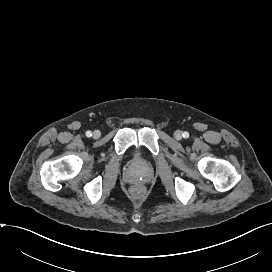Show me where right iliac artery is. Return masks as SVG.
<instances>
[{
	"instance_id": "1",
	"label": "right iliac artery",
	"mask_w": 272,
	"mask_h": 272,
	"mask_svg": "<svg viewBox=\"0 0 272 272\" xmlns=\"http://www.w3.org/2000/svg\"><path fill=\"white\" fill-rule=\"evenodd\" d=\"M86 136H87V137H91V136H92L91 131H87V132H86Z\"/></svg>"
}]
</instances>
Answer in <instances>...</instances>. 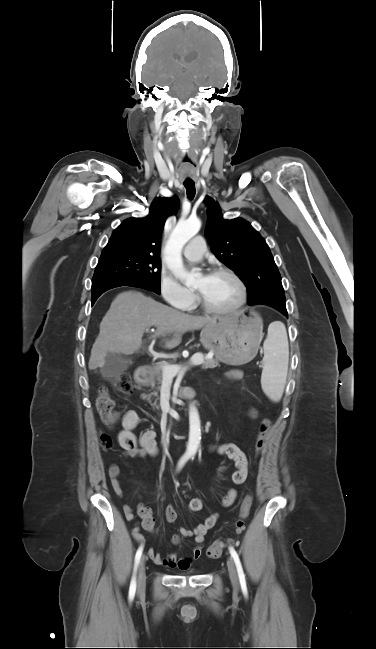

·····

● Task brief:
Although the records contain pictures, restate them word for word with those pictures left out.

● Your solution:
Show me where right iliac artery is. Return masks as SVG.
<instances>
[{
	"instance_id": "1",
	"label": "right iliac artery",
	"mask_w": 272,
	"mask_h": 272,
	"mask_svg": "<svg viewBox=\"0 0 272 272\" xmlns=\"http://www.w3.org/2000/svg\"><path fill=\"white\" fill-rule=\"evenodd\" d=\"M86 136H87V137H91V136H92L91 131H87V132H86Z\"/></svg>"
}]
</instances>
Answer in <instances>...</instances>. 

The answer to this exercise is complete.